Design Search Autocomplete System

Patrick Leaton

Published: June 12, 2021, 6:12 p.m.

Problem Description

Design a search autocomplete system for a search engine. Users may input a sentence (at least one word and end with a special character '#').

You are given a string array sentences and an integer array times both of length n where sentences[i] is a previously typed sentence and times[i] is the corresponding number of times the sentence was typed. For each input character except '#', return the top 3 historical hot sentences that have the same prefix as the part of the sentence already typed.

Here are the specific rules:

The hot degree for a sentence is defined as the number of times a user typed the exactly same sentence before.
The returned top 3 hot sentences should be sorted by hot degree (The first is the hottest one). If several sentences have the same hot degree, use ASCII-code order (smaller one appears first).
If less than 3 hot sentences exist, return as many as you can.
When the input is a special character, it means the sentence ends, and in this case, you need to return an empty list.

Implement the AutocompleteSystem class:

AutocompleteSystem(String[] sentences, int[] times) Initializes the object with the sentences and times arrays.
List<String> input(char c) This indicates that the user typed the character c.
- Returns an empty array [] if c == '#' and stores the inputted sentence in the system.
- Returns the top 3 historical hot sentences that have the same prefix as the part of the sentence already typed. If there are fewer than 3 matches, return them all.

Example 1:

Input
["AutocompleteSystem", "input", "input", "input", "input"]
[[["i love you", "island", "iroman", "i love leetcode"], [5, 3, 2, 2]], ["i"], [" "], ["a"], ["#"]]
Output
[null, ["i love you", "island", "i love leetcode"], ["i love you", "i love leetcode"], [], []]

Explanation
AutocompleteSystem obj = new AutocompleteSystem(["i love you", "island", "iroman", "i love leetcode"], [5, 3, 2, 2]);
obj.input("i"); // return ["i love you", "island", "i love leetcode"]. There are four sentences that have prefix "i". Among them, "ironman" and "i love leetcode" have same hot degree. Since ' ' has ASCII code 32 and 'r' has ASCII code 114, "i love leetcode" should be in front of "ironman". Also we only need to output top 3 hot sentences, so "ironman" will be ignored.
obj.input(" "); // return ["i love you", "i love leetcode"]. There are only two sentences that have prefix "i ".
obj.input("a"); // return []. There are no sentences that have prefix "i a".
obj.input("#"); // return []. The user finished the input, the sentence "i a" should be saved as a historical sentence in system.

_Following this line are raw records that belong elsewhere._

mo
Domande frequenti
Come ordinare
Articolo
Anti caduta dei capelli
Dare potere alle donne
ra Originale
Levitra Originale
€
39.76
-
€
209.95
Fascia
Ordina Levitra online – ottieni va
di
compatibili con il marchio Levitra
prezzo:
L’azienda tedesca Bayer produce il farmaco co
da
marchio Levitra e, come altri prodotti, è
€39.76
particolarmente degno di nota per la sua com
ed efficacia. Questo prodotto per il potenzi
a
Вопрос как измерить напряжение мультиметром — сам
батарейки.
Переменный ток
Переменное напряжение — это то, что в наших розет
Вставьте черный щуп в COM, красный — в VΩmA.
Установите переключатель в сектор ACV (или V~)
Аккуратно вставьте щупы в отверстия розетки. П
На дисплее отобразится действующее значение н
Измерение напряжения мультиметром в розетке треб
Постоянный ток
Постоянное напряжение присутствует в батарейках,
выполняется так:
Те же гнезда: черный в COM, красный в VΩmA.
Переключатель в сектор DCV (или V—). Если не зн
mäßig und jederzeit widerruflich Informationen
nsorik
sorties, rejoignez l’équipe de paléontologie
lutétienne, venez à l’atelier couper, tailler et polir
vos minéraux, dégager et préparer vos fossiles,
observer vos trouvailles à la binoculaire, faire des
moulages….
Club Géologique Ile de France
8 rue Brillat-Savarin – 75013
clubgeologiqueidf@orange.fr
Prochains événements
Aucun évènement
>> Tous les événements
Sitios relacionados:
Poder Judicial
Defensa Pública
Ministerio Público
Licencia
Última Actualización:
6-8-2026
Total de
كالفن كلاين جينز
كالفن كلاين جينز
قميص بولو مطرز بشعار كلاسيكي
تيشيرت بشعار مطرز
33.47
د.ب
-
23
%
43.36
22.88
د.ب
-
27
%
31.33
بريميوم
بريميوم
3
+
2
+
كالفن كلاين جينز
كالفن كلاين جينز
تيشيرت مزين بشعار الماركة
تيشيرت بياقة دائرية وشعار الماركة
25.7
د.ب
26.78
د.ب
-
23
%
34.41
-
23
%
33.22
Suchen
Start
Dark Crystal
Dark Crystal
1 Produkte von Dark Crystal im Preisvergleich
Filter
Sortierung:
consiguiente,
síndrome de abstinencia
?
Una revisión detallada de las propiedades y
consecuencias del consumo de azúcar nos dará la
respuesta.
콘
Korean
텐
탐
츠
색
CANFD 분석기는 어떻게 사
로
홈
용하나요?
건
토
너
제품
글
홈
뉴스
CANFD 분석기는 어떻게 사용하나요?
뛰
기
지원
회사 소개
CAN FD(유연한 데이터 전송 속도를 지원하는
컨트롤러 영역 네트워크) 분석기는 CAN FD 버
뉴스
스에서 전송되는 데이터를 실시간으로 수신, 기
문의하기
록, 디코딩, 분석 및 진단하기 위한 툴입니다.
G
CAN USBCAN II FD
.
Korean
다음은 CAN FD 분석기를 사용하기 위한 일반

And the following input will be counted as a new search.

Constraints:

n == sentences.length
n == times.length
1 <= n <= 100
1 <= sentences[i].length <= 100
1 <= times[i] <= 50
c is a lowercase English letter, a hash '#', or space ' '.
Each tested sentence will be a sequence of characters c that end with the character '#'.
Each tested sentence will have a length in the range [1, 200].
The words in each input sentence are separated by single spaces.
At most 5000 calls will be made to input.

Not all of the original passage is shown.